Marvin Humphrey wrote on 1/27/10 6:41 PM:
On Tue, Jan 26, 2010 at 07:15:16PM -0800, Marvin Humphrey wrote:
Yup, I've now duplicated the problem on my system using 60,000 docs.
Fixed by r5764.
cool. thanks for digging in.
I have tested it under RHEL (works great with ~90k docs, 2g of data) and OSX
10.6 (where it fails, see below), both 64-bit arch.
The OSX behaviour was weird. First time it segfaulted. Ran it again under gdb
and it completed ok. Ran it again without gdb and I got this:
[kar...@pekmac:~/tmp]$ perl ks-test.pl swishdocs2/
Crawled 1000000 documents
Read past EOF of
'/Volumes/users/karpet/tmp/test-ks-utf8/seg_2/ptemp-4284913-to-4383411' (offset:
4284913 len: 98498), S_refill at ../core/KinoSearch/Store/InStream.c line 145
at ks-test.pl line 65
Using same test script as I posted before, with 1m docs instead of 33k.
I bet I can get that way down by fiddling with the flush threshold.
Ultimately, I was isolate the trigger to a single document with two fields, by
bringing the threshold at which PostingListWriter flushes all of its
PostingPools way, way down:
-#define DEFAULT_MEM_THRESH 0x1000000
+/* #define DEFAULT_MEM_THRESH 0x1000000 */
+#define DEFAULT_MEM_THRESH 0x10
When that variable lived in Perl, the KinoSearch::Test module used to set it
to a much smaller number at load time. This had the effect of simulating
large indexes as far as PostingListWriter was concerned, by forcing runs to be
flushed many many times. However, it turns out that we have been doing
without that important simulation for a long time -- the entire KS test suite
was not triggering a PostingPool flush even once. I'm a little surprised that
after all the refactoring I did on this code recently, there was only a single
glitch that needed to be fixed.
Now even if I set the threshold to 0x100, the whole test suite passes.

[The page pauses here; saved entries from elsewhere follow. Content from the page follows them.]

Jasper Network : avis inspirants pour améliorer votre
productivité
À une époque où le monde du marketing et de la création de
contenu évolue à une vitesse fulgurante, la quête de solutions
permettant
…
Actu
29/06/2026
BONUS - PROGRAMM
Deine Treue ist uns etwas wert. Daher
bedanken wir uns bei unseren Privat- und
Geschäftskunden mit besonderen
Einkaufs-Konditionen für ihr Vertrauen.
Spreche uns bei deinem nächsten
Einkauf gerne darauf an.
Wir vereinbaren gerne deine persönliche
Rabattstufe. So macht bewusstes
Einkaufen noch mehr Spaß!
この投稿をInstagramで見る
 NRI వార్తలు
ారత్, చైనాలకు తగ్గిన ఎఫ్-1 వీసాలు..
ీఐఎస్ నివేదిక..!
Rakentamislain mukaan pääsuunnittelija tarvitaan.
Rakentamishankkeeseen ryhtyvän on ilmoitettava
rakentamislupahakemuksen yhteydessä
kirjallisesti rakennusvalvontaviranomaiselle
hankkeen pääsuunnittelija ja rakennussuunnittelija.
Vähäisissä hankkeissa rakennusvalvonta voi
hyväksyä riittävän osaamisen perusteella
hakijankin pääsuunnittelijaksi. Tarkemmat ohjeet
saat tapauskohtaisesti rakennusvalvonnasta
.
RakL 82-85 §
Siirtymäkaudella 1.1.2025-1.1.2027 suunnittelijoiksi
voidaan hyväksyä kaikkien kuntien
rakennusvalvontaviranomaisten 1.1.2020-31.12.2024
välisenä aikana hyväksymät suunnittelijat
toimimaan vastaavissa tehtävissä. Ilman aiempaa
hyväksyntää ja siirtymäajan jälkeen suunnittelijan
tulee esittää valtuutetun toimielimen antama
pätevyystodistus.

this is good and interesting to know. Is there, or any plan to, make the
DEFAULT_MEM_THRESH alterable at runtime? I'm assuming that in situations where
available ram is low, it would be helpful to trade-off speed for memory by
setting the threshold lower and flushing to disk more often. Is that a realistic
assumption?
--
Peter Karman . http://peknet.com/ . [email protected]